There are several disadvantages. First, the code is obviously more complex, and this is often a big hurdle, especially for people who are relatively new to developing OO applications. Second, it depends a lot more on convention for success; if someone forgets to teach their new Conversion to the Entry class, it will not be readily apparent why the system is failing.

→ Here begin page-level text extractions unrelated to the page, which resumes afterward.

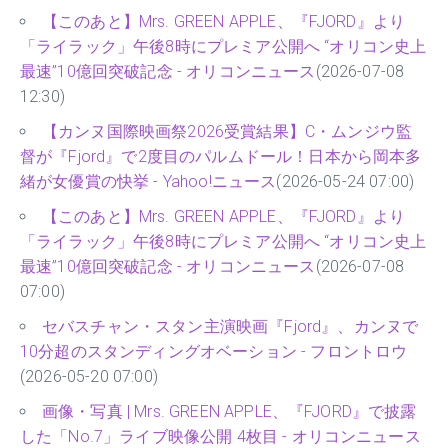
【このあと】Mrs. GREEN APPLE、『FJORD』より
「ライラック」午後8時にプレミア公開へ “オリコン史上
最速”10億回突破記念 - オリコンニュース
(2026-07-08
12:30)
【カンヌ国際映画祭2026受賞結果】C・ムンジウ監
督が『Fjord』で2度目のパルムドール！日本から岡本多
緒が女優賞の快挙 - Yahoo!ニュース
(2026-05-24 07:00)
【このあと】Mrs. GREEN APPLE、『FJORD』より
「ライラック」午後8時にプレミア公開へ “オリコン史上
最速”10億回突破記念 - オリコンニュース
(2026-07-08
07:00)
セバスチャン・スタン主演映画『Fjord』、カンヌで
10分超のスタンディングオベーション - フロントロウ
(2026-05-20 07:00)
画像・写真 | Mrs. GREEN APPLE、『FJORD』で披露
した「No.7」ライブ映像公開 4枚目 - オリコンニュース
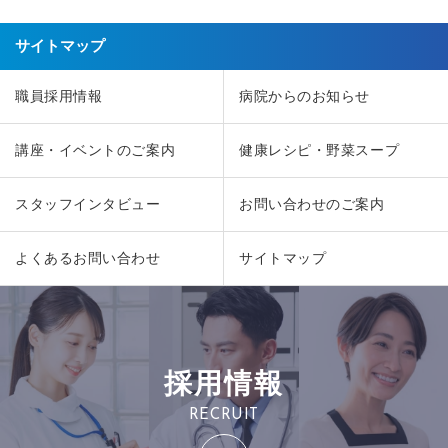
サイトマップ
職員採用情報
病院からのお知らせ
講座・イベントのご案内
健康レシピ・野菜スープ
スタッフインタビュー
お問い合わせのご案内
よくあるお問い合わせ
サイトマップ
採用情報
RECRUIT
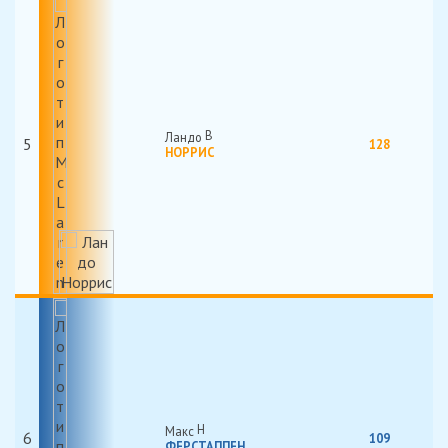
Ландо
5
128
НОРРИС
Макс
6
109
ФЕРСТАППЕН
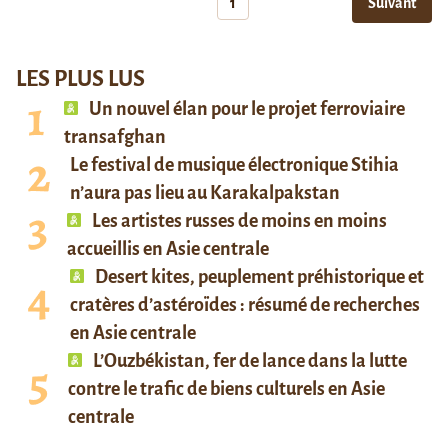
1
Suivant
LES PLUS LUS
Un nouvel élan pour le projet ferroviaire
transafghan
Le festival de musique électronique Stihia
n’aura pas lieu au Karakalpakstan
Les artistes russes de moins en moins
accueillis en Asie centrale
Desert kites, peuplement préhistorique et
cratères d’astéroïdes : résumé de recherches
en Asie centrale
L’Ouzbékistan, fer de lance dans la lutte
contre le trafic de biens culturels en Asie
centrale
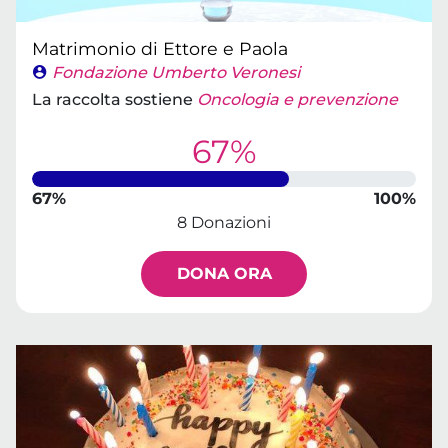
Matrimonio di Ettore e Paola
Fondazione Umberto Veronesi
La raccolta sostiene
Oncologia e prevenzione
67%
67%
100%
8 Donazioni
DONA ORA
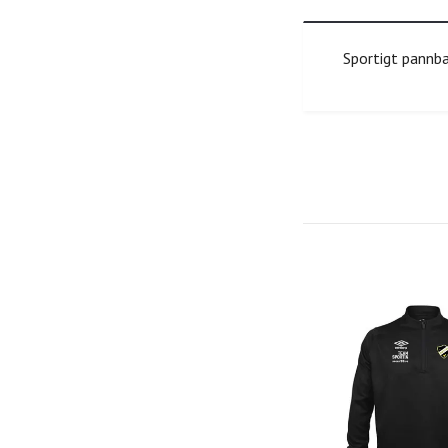
Sportigt pannba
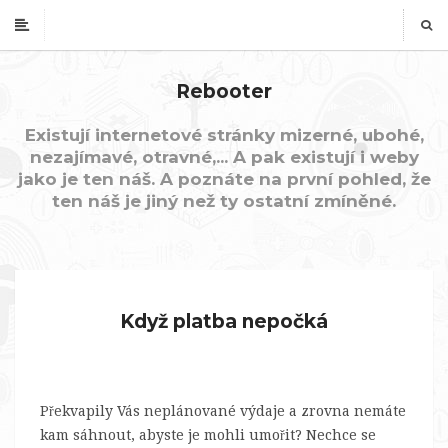
Rebooter
Existují internetové stránky mizerné, ubohé,
nezajímavé, otravné,... A pak existují i weby
jako je ten náš. A poznáte na první pohled, že
ten náš je jiný než ty ostatní zmíněné.
Když platba nepočká
Překvapily Vás neplánované výdaje a zrovna nemáte
kam sáhnout, abyste je mohli umořit? Nechce se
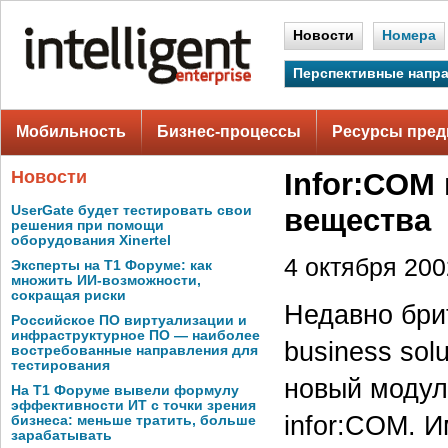
Новости
Номера
Перспективные напр
Мобильность
Бизнес-процессы
Ресурсы пред
Новости
Infor:COM
UserGate будет тестировать свои
вещества
решения при помощи
оборудования Xinertel
4 октября 2002
Эксперты на Т1 Форуме: как
множить ИИ-возможности,
сокращая риски
Недавно брит
Российское ПО виртуализации и
инфраструктурное ПО — наиболее
business solu
востребованные направления для
тестирования
новый модул
На Т1 Форуме вывели формулу
эффективности ИТ с точки зрения
infor:COM. 
бизнеса: меньше тратить, больше
зарабатывать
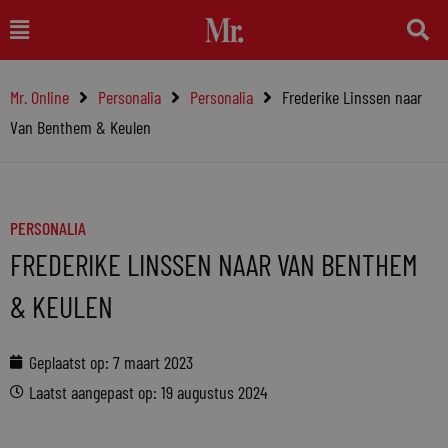
Ga
Main
naar
Menu
de
Mr. Online
Personalia
Personalia
Frederike Linssen naar
inhoud
Van Benthem & Keulen
PERSONALIA
FREDERIKE LINSSEN NAAR VAN BENTHEM
& KEULEN
Geplaatst op:
7 maart 2023
Laatst aangepast op: 19 augustus 2024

Last, the initialization problem is nontrivial. Even if we decide that the Entry class should bootstrap itself with the known EntryConversions, what if we do a Retrieve before we have created an Entry? The known array of Conversions will be empty, and it will fail. blah.
Anyway, the article piqued my interest, since I have been dealing with similar problems quite a bit recently.
Burt Smith
Jeffersonville, PAA
Thanks for your solution. As is usual, there are many ways to climb a mountain. The long way is more gradual and the short way is steeper. Each route has its tradeoffs.
References
[1] Ellis and Stroustrup. 1990. The Annotated C++ Reference Manual, Reading, MA: Addison-Wesley.